[PROBLEM TO SOLVE]:
Beginning with the line that includes "Hi, I'm Kate." and ending with the last line of the entries below, set down each line exactly; include no pictures.
>>>
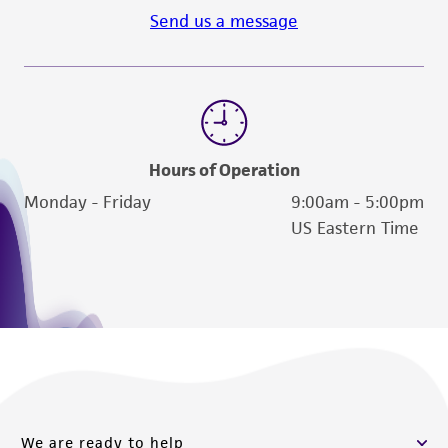
Send us a message
Hours of Operation
Monday - Friday
9:00am - 5:00pm
US Eastern Time
We are ready to help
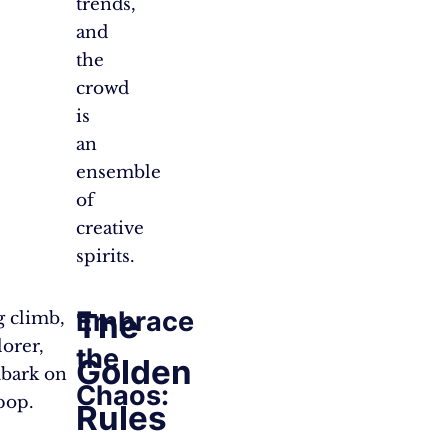
trends,
and
the
crowd
is
an
ensemble
of
creative
spirits.
Embrace
The
g climb,
lorer,
the
Golden
mbark on
Chaos:
pop.
Rules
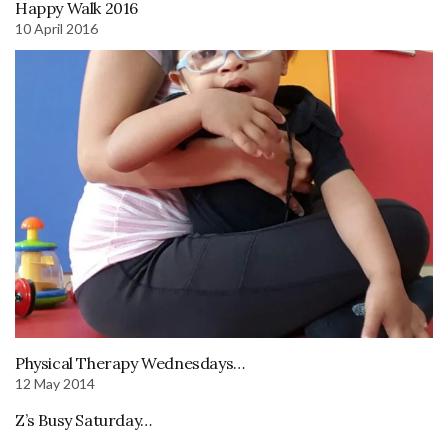
Happy Walk 2016
10 April 2016
Physical Therapy Wednesdays…
12 May 2014
Z’s Busy Saturday…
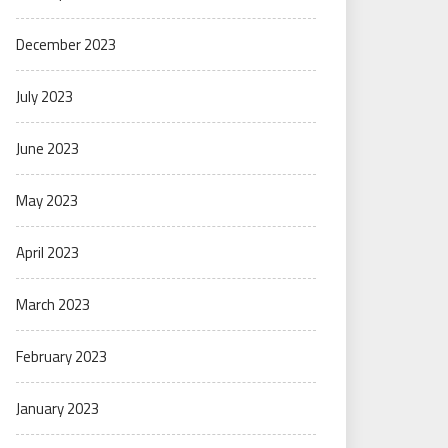
December 2023
July 2023
June 2023
May 2023
April 2023
March 2023
February 2023
January 2023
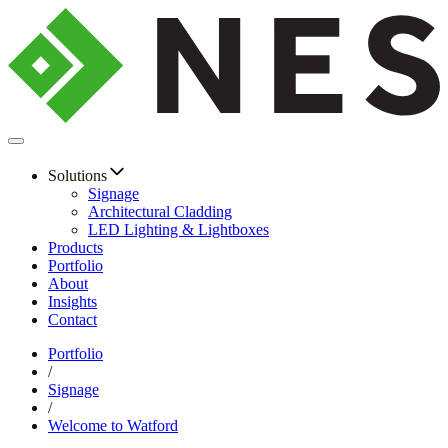
Solutions
Signage
Architectural Cladding
LED Lighting & Lightboxes
Products
Portfolio
About
Insights
Contact
Portfolio
/
Signage
/
Welcome to Watford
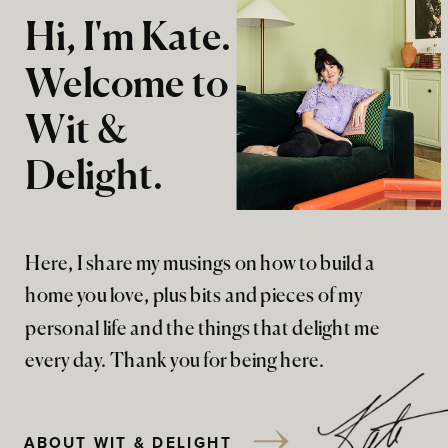
Hi, I'm Kate.
Welcome to
Wit &
Delight.
Here, I share my musings on how to build a
home you love, plus bits and pieces of my
personal life and the things that delight me
every day. Thank you for being here.
ABOUT WIT & DELIGHT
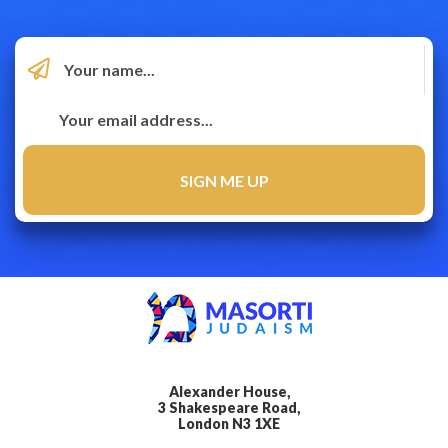
Alexander House,
3 Shakespeare Road,
London N3 1XE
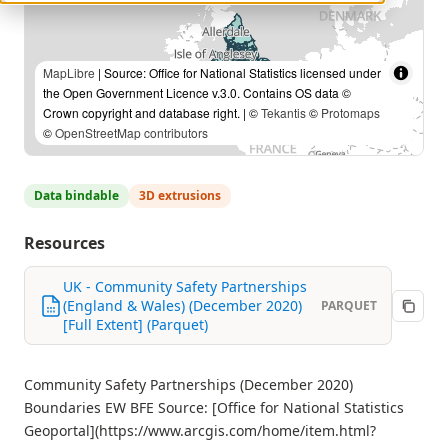
MapLibre
| Source: Office for National Statistics licensed under
the Open Government Licence v.3.0. Contains OS data ©
Crown copyright and database right. | ©
Tekantis
©
Protomaps
©
OpenStreetMap contributors
Data bindable
3D extrusions
Resources
UK - Community Safety Partnerships
(England & Wales) (December 2020)
PARQUET
[Full Extent] (Parquet)
Community Safety Partnerships (December 2020)
Boundaries EW BFE Source: [Office for National Statistics
Geoportal](https://www.arcgis.com/home/item.html?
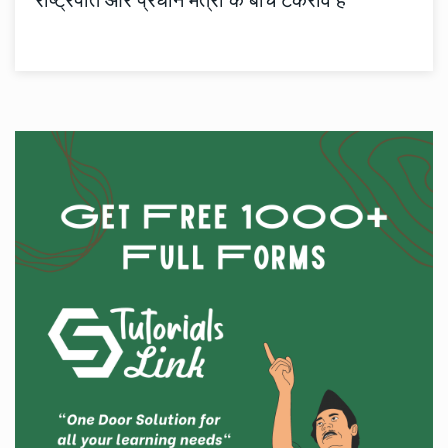
राष्ट्रपति और प्रधान मंत्री के बीच टकराव है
<<<
[TASK OUTPUT]:
Hi, I'm Kate.
Welcome to
Wit &
Delight.
Here, I share my musings on how to build a
home you love, plus bits and pieces of my
personal life and the things that delight me
every day. Thank you for being here.
ABOUT WIT & DELIGHT
Alexander House,
3 Shakespeare Road,
London N3 1XE
MapLibre
| Source: Office for National Statistics licensed under
the Open Government Licence v.3.0. Contains OS data ©
Crown copyright and database right. | ©
Tekantis
©
Protomaps
©
OpenStreetMap contributors
Data bindable
3D extrusions
Resources
UK - Community Safety Partnerships
(England & Wales) (December 2020)
PARQUET
[Full Extent] (Parquet)
Community Safety Partnerships (December 2020)
Boundaries EW BFE Source: [Office for National Statistics
Geoportal](https://www.arcgis.com/home/item.html?
राष्ट्रपति और प्रधान मंत्री के बीच टकराव है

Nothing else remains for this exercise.